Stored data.
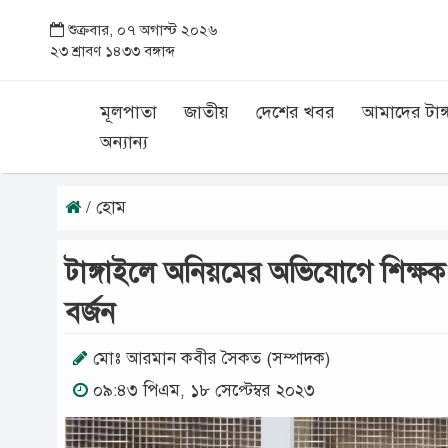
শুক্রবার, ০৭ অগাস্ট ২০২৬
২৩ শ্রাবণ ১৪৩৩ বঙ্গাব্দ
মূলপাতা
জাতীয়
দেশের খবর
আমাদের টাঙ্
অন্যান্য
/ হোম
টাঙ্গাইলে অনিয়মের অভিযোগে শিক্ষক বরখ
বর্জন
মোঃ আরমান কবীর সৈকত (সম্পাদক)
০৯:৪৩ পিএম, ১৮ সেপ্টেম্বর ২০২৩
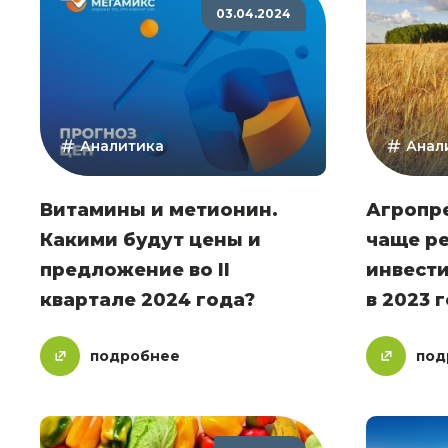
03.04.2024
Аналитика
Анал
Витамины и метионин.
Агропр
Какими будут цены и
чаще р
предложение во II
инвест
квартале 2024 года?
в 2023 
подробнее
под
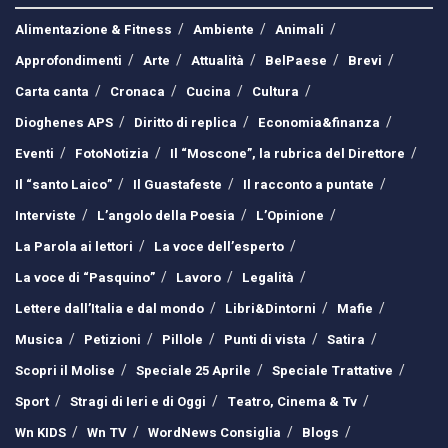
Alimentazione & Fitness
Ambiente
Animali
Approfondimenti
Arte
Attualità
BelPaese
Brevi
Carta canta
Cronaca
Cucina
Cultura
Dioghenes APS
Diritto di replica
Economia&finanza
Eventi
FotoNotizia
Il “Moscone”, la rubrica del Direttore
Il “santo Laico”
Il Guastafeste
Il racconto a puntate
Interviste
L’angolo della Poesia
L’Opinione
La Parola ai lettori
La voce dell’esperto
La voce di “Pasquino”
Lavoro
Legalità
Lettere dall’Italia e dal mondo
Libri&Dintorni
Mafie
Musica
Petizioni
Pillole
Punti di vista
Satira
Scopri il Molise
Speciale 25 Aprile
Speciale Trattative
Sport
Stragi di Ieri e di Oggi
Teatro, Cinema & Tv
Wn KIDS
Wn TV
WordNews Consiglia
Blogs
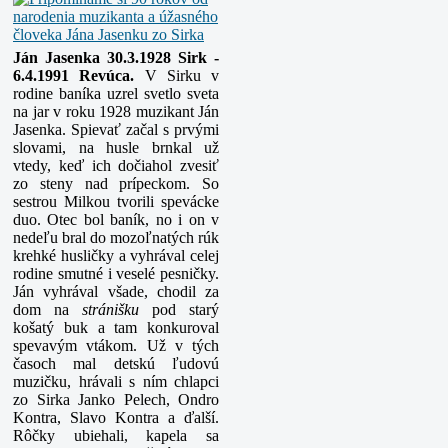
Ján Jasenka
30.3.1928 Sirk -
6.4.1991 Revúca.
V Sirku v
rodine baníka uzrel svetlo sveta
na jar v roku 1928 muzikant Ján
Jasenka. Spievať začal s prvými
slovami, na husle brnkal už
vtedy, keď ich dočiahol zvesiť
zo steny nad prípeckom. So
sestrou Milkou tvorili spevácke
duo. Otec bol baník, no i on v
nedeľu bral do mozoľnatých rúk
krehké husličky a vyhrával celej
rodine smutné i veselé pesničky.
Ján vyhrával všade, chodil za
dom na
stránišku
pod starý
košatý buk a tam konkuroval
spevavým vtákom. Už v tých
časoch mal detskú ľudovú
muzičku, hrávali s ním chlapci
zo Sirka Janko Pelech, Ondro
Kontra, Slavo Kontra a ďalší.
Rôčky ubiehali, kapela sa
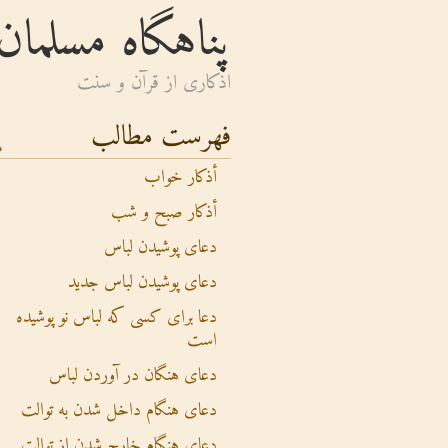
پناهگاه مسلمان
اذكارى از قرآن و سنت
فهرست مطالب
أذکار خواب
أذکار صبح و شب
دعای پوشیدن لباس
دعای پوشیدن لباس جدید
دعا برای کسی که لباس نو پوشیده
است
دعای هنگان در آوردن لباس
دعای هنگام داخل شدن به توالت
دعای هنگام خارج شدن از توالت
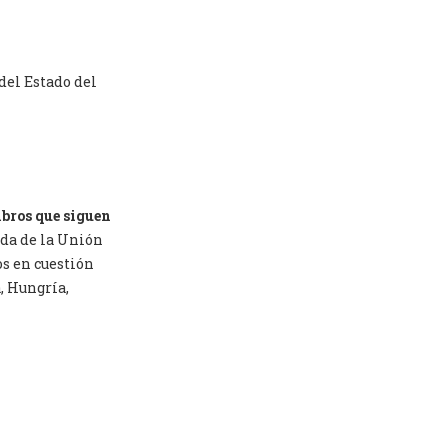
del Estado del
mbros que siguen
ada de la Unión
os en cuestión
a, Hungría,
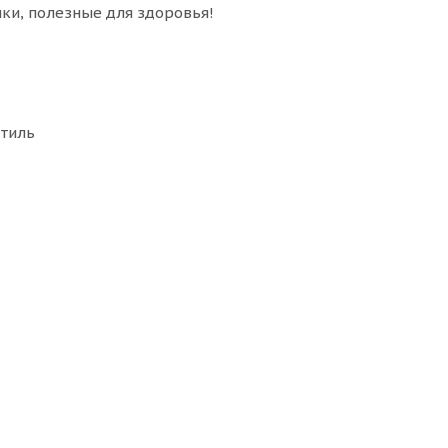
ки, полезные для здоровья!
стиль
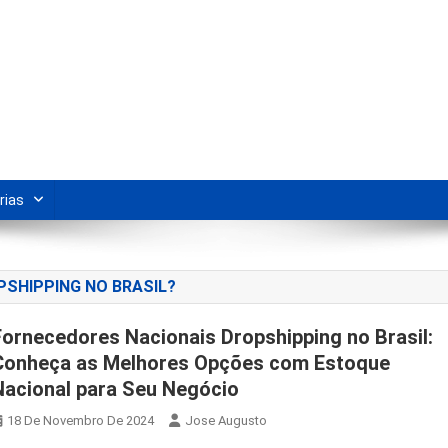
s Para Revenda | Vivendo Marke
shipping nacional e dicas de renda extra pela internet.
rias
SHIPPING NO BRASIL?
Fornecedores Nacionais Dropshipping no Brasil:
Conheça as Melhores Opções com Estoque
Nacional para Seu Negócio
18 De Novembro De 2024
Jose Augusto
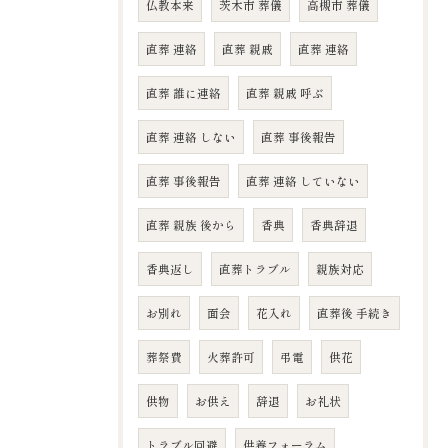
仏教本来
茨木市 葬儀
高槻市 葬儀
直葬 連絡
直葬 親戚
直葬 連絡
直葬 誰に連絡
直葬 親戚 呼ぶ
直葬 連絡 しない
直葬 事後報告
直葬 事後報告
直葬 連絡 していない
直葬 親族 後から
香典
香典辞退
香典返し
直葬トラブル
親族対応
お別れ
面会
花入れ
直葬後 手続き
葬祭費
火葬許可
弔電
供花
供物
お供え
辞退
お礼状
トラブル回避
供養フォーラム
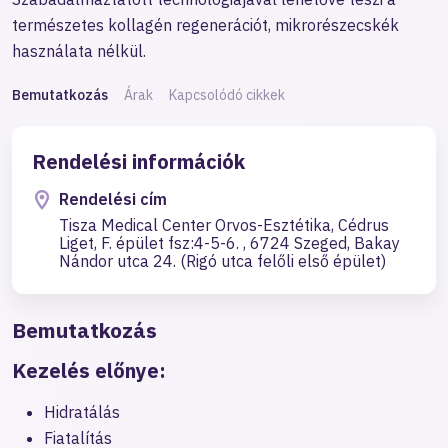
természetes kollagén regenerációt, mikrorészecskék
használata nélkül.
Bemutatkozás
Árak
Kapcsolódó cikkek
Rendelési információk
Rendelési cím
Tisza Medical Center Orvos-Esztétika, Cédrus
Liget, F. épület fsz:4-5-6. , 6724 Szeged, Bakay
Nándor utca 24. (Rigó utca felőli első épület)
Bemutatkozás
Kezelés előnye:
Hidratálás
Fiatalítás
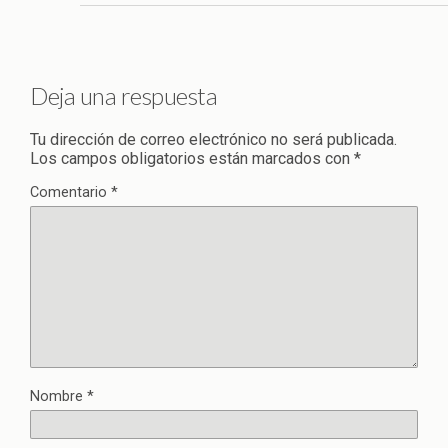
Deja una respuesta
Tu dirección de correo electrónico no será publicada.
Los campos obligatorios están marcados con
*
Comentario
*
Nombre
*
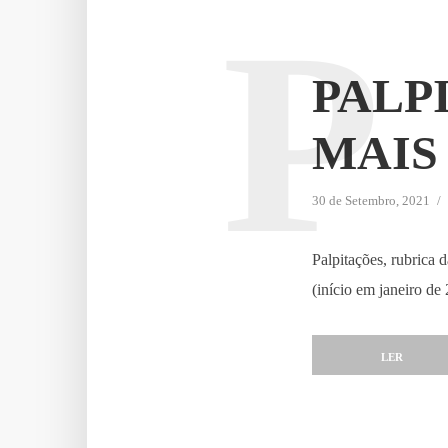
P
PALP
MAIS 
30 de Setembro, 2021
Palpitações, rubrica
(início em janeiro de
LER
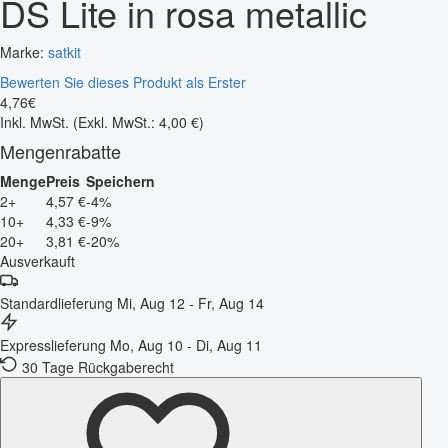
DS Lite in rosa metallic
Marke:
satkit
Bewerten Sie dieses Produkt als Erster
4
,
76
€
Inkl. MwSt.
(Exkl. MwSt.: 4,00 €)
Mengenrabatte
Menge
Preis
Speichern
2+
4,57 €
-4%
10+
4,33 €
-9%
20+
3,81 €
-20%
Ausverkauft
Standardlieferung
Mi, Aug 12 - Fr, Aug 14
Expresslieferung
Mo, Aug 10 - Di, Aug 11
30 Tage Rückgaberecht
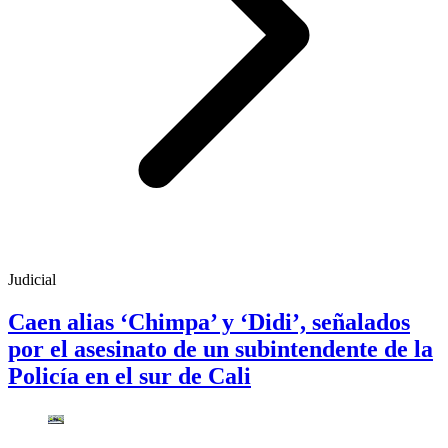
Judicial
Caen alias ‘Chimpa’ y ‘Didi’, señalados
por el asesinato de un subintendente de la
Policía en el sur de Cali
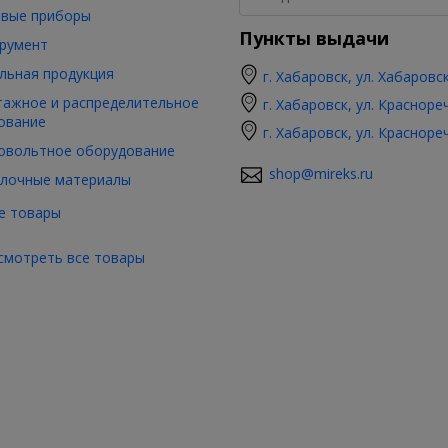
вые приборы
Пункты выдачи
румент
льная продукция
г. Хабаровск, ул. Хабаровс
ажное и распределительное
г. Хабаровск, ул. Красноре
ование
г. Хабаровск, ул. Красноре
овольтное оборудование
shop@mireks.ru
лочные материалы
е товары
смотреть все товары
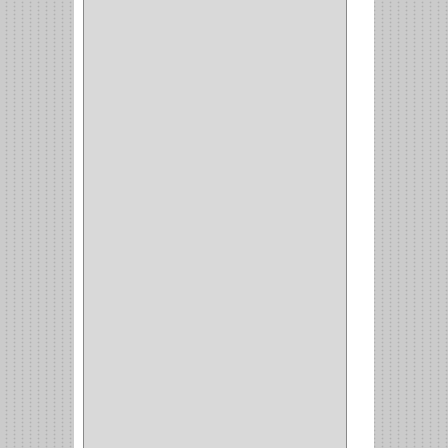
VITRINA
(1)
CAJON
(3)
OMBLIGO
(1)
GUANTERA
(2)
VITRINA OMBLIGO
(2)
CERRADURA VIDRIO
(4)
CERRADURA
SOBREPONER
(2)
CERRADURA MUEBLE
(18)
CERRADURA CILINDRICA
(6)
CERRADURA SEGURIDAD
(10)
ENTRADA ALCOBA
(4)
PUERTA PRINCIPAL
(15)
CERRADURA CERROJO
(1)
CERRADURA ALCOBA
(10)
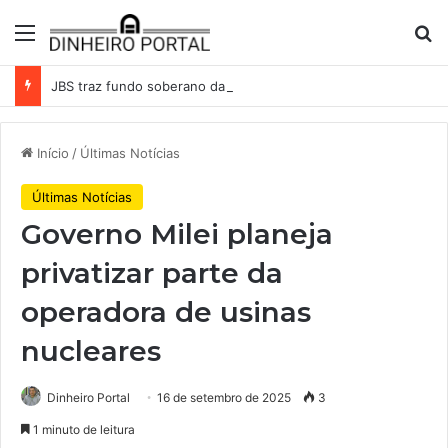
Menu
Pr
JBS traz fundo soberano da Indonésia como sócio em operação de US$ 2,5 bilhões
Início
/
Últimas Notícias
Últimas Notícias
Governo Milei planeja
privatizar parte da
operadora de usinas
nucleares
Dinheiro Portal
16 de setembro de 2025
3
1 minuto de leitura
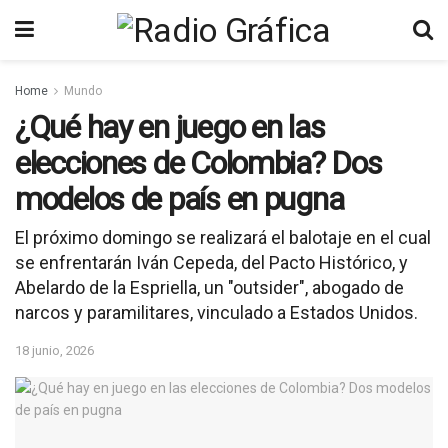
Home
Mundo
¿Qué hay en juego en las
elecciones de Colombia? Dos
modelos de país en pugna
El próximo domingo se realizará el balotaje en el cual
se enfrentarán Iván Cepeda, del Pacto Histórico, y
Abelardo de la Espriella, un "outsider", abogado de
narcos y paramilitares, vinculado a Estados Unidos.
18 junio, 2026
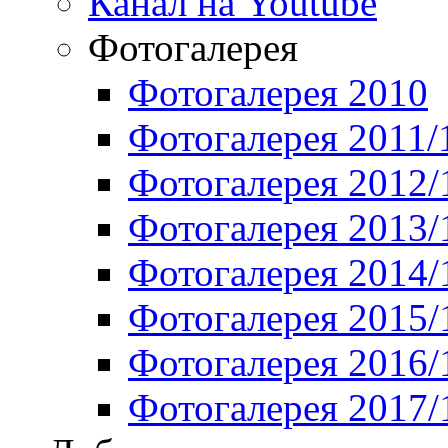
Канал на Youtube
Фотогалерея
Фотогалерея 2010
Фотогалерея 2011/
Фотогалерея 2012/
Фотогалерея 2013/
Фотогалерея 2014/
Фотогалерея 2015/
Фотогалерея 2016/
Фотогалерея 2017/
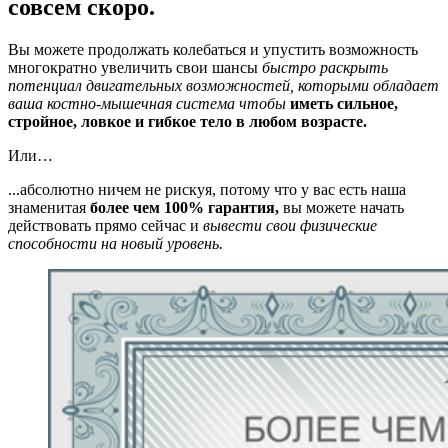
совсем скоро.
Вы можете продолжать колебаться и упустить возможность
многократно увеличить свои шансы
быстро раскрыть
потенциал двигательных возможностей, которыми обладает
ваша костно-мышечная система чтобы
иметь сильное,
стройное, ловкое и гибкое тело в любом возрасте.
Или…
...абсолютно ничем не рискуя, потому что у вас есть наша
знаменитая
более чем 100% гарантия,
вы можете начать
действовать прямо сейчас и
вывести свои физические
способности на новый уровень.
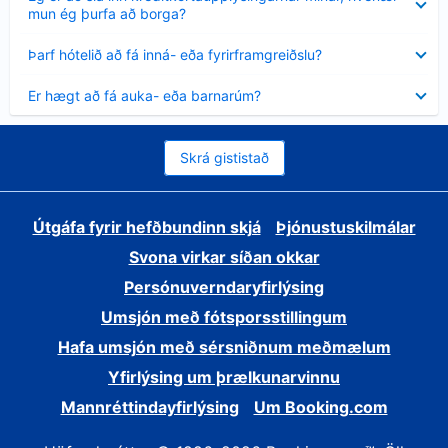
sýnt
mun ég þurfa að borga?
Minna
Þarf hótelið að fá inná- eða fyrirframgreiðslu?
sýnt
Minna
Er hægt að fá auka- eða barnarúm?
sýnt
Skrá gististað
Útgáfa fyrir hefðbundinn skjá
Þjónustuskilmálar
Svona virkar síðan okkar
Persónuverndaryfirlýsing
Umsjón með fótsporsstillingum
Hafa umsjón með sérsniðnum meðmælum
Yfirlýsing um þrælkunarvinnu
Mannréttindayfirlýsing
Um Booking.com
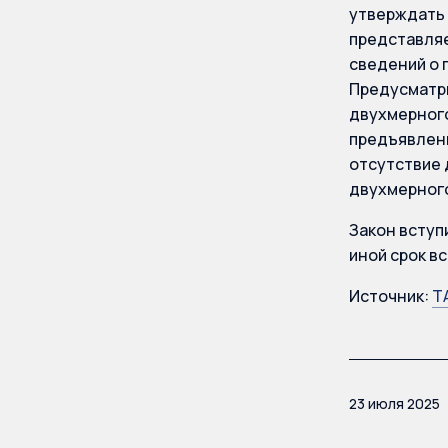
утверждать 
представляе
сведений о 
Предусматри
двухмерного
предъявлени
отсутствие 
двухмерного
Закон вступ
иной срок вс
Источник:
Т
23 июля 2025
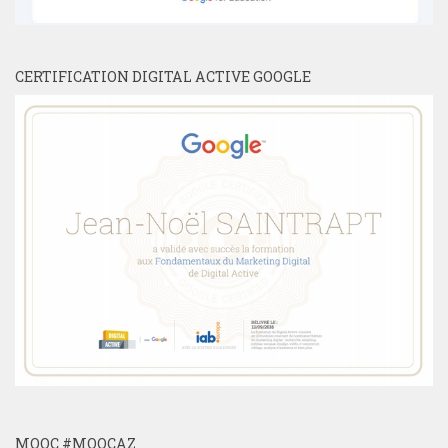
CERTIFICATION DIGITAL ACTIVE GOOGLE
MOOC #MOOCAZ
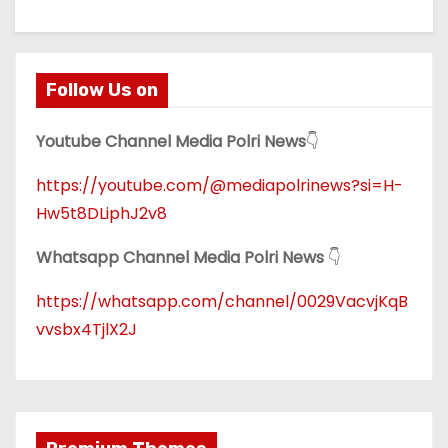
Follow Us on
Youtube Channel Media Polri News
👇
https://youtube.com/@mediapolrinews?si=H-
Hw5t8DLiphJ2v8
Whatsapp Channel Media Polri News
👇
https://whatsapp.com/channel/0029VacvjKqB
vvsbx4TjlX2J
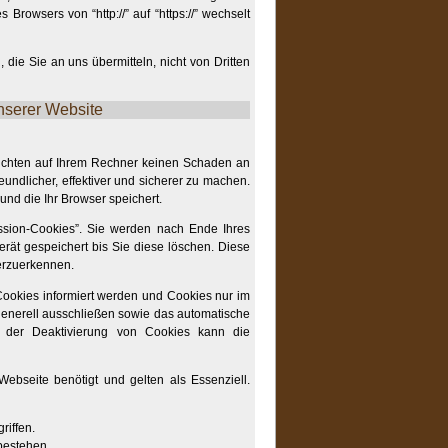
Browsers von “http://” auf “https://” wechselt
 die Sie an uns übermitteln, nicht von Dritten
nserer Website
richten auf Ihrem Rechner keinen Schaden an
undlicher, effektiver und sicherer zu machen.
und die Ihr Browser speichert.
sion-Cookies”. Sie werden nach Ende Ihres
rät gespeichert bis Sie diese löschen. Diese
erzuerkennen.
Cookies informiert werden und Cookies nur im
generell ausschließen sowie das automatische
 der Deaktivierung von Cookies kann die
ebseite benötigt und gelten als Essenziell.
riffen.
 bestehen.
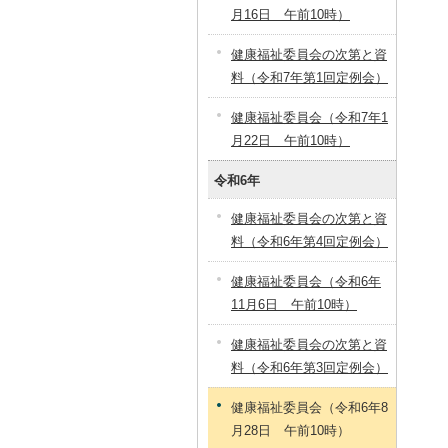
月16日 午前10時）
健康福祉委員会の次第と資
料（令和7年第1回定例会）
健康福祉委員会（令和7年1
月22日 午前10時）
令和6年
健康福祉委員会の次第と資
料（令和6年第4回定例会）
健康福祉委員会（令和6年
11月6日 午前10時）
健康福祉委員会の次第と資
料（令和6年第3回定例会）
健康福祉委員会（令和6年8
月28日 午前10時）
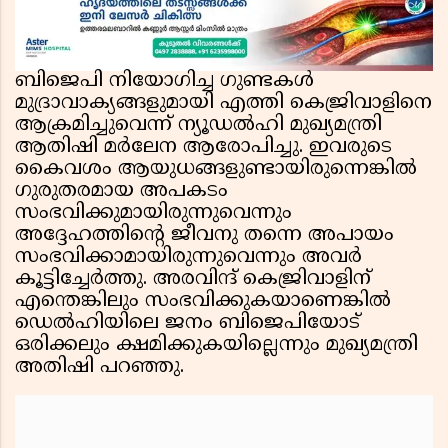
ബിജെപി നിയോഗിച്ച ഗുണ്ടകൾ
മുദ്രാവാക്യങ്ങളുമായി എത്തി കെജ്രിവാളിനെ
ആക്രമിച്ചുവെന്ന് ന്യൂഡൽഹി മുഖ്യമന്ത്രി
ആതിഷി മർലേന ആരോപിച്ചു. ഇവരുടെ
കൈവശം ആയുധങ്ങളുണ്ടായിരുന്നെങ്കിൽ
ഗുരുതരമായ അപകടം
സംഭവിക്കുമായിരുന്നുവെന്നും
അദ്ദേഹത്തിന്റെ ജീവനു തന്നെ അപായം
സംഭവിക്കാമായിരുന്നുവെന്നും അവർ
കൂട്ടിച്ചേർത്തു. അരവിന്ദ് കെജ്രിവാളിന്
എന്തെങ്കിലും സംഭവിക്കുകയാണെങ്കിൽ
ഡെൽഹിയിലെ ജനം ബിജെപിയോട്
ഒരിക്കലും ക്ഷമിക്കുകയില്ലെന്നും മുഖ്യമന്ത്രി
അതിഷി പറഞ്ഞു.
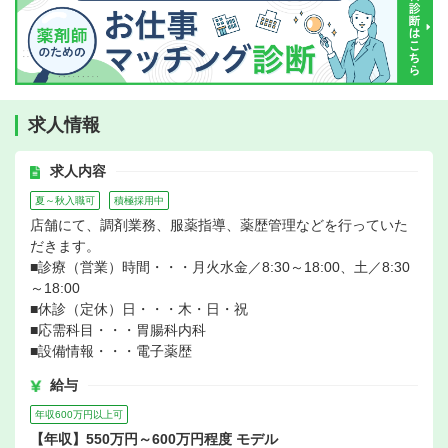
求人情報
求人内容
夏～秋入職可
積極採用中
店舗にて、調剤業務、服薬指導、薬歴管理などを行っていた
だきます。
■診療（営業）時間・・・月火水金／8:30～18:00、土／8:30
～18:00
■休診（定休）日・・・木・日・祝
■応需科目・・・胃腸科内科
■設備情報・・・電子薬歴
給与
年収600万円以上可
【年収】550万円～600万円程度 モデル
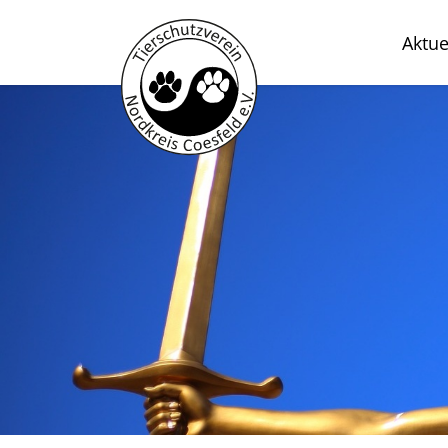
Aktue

Exercise.
Search the entries above for the string "توالت". Copy each line that holds it.

Answer for the task.
دعای هنگام داخل شدن به توالت
دعای هنگام خارج شدن از توالت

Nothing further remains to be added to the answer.